Other stories are more tangentially related to the Other Kingdom. In “A Handful of Dust,” a strange, out-of-time, maybe commune-raised almost-friend from university haunts the memory of a now-settled lesbian mom.
In “Pilgrims,” another child of the commune has taken off, leaving his girlfriend to care for his quadriplegic son. She finds herself starting a blog as Sister Bernadette, a nun caring for her disabled brother and yearning for the Camino.
The stories glow with Cayley’s tenderness, her respect for all her characters (except maybe the self-serving wealthy who dance here and there in the background). Nancy is never mocked for wanting what she wants, for recognizing a lack in the “messy confidence” of her parents’ house, for noticing later a too-constructed note in Carol’s carefully curated ’80s feminist academic persona, her home and lesbian partner and dinner party guests, her speeches and pronouncements.
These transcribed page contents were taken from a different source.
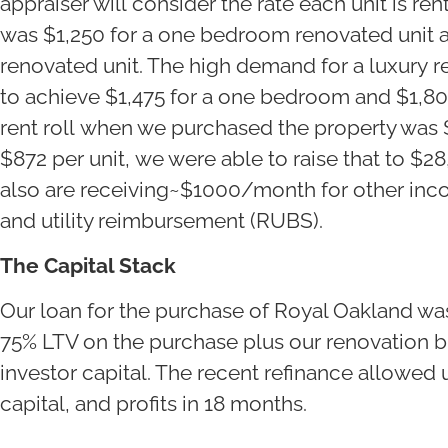
appraiser will consider the rate each unit is rent
was $1,250 for a one bedroom renovated unit 
renovated unit. The high demand for a luxury re
to achieve $1,475 for a one bedroom and $1,8
rent roll when we purchased the property was 
$872 per unit, we were able to raise that to $
also are receiving~$1000/month for other inco
and utility reimbursement (RUBS).
The Capital Stack
Our loan for the purchase of Royal Oakland wa
75% LTV on the purchase plus our renovation 
investor capital. The recent refinance allowed u
capital, and profits in 18 months.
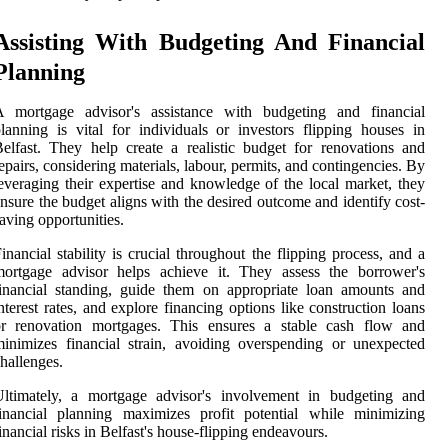
Assisting With Budgeting And Financial
Planning
A mortgage advisor's assistance with budgeting and financial
lanning is vital for individuals or investors flipping houses in
elfast. They help create a realistic budget for renovations and
epairs, considering materials, labour, permits, and contingencies. By
everaging their expertise and knowledge of the local market, they
nsure the budget aligns with the desired outcome and identify cost-
aving opportunities.
inancial stability is crucial throughout the flipping process, and a
mortgage advisor helps achieve it. They assess the borrower's
inancial standing, guide them on appropriate loan amounts and
nterest rates, and explore financing options like construction loans
or renovation mortgages. This ensures a stable cash flow and
inimizes financial strain, avoiding overspending or unexpected
hallenges.
Ultimately, a mortgage advisor's involvement in budgeting and
inancial planning maximizes profit potential while minimizing
inancial risks in Belfast's house-flipping endeavours.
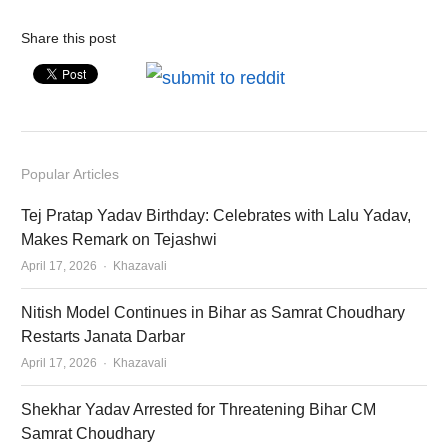
Share this post
Popular Articles
Tej Pratap Yadav Birthday: Celebrates with Lalu Yadav,
Makes Remark on Tejashwi
Author
April 17, 2026
Khazavali
Nitish Model Continues in Bihar as Samrat Choudhary
Restarts Janata Darbar
Author
April 17, 2026
Khazavali
Shekhar Yadav Arrested for Threatening Bihar CM
Samrat Choudhary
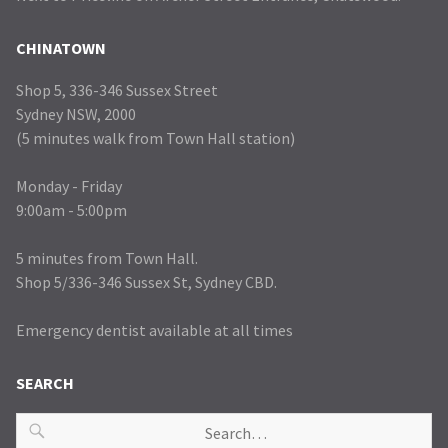
CHINATOWN
Shop 5, 336-346 Sussex Street
Sydney NSW, 2000
(5 minutes walk from Town Hall station)
Monday - Friday
9:00am - 5:00pm
5 minutes from Town Hall.
Shop 5/336-346 Sussex St, Sydney CBD.
Emergency dentist available at all times
SEARCH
The commune, though it clearly damages its people irreparably, is not roundly condemned, nor is it celebrated. It just is, representing, maybe, so many human yearnings—for certainty of one’s place, for everyday spiritual life, for communalism itself, for giving over oneself to something greater than self.
Many of the non-religious characters in the book look at the religious ones with curiosity and envy. And yet, the reader can’t sit easily either with the idea that religious devotion, religious abnegation, is fine or isn’t scary.
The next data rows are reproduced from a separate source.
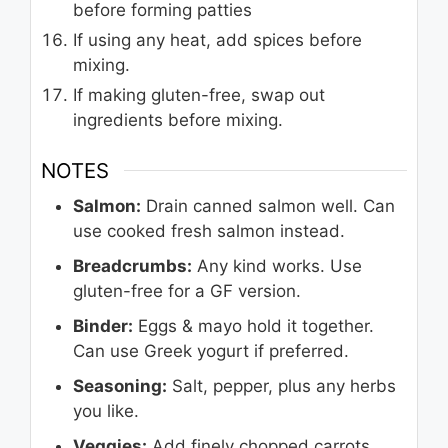
before forming patties
If using any heat, add spices before
mixing.
If making gluten-free, swap out
ingredients before mixing.
NOTES
Salmon:
Drain canned salmon well. Can
use cooked fresh salmon instead.
Breadcrumbs:
Any kind works. Use
gluten-free for a GF version.
Binder:
Eggs & mayo hold it together.
Can use Greek yogurt if preferred.
Seasoning:
Salt, pepper, plus any herbs
you like.
Veggies:
Add finely chopped carrots,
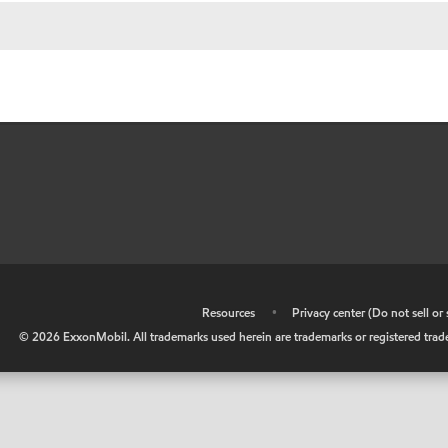
•
Resources
•
Privacy center (Do not sell o
©
2026
ExxonMobil. All trademarks used herein are trademarks or registered tradem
The plague that drives a wealthy businessman, his wife, her sister and their support staff into their fabulously appointed bunker with young Liza, who doesn’t know why she’s there if it’s not to have sex with Neal, looks exactly like a plague of religiosity.
Pre-bunker, Liza and her lover Erin watch from their apartment as crowds of the infected walk by slowly—and, Liza notes, peacefully—below them. Liza asks Erin what she would do if she felt the silver rash on her neck that is the first symptom.
“I’d jump out the window,” Erin said. “I’d ask you to drown me in the bathtub.”
“Why?” asks Liza.
“Too much like church. Look at them, look at their faces. They all look so sure. I’d just rather be dead.”
Householders is both a straightforward and an ironic title. Nobody in this book is a comfortable householder. Home—decrepit bramble-enclosed trailer, Texas bungalow with mildewed bathtub, freezing rural communal farmhouse, gentrifying urban neighbourhood, luxuriously-appointed bunker—is a persistent question. What makes a home? How do we make a home?
People are only part of the answer. There’s attention to class and material difficulty. Conflicting ideas about how to make community. Do you will it into being? Buy it? Drum it up online? Perform it via street festivals with bubble machines and craft tables? What’s good for a community? What do we owe the people in our community?
Queers are woven through the book with great frequency and little attention to queerness. It just is, it’s just there, like the commune, part of life.
That the commune in the past is a draughty farmhouse where the hungry folk hunker down together for warmth, making small trades for food, and the commune of the future is a cushy bunker below ground, equipped with a hundred years worth of food, awash in large-scale immersive virtual experiences of the outdoors, of living consciousnesses without bodies, suggests that Cayley is in favour of a middle ground.
This book is not in the least didactic, which is part of what makes it good. The other part of what makes it good is that it has something to say, that it makes an argument. Pinning down exactly what that argument is, however, is tricky, and that, too, makes it good. But I think at least one thing is simply that community matters, that communality matters even if it doesn’t take the form of communal living. We cannot be householders only.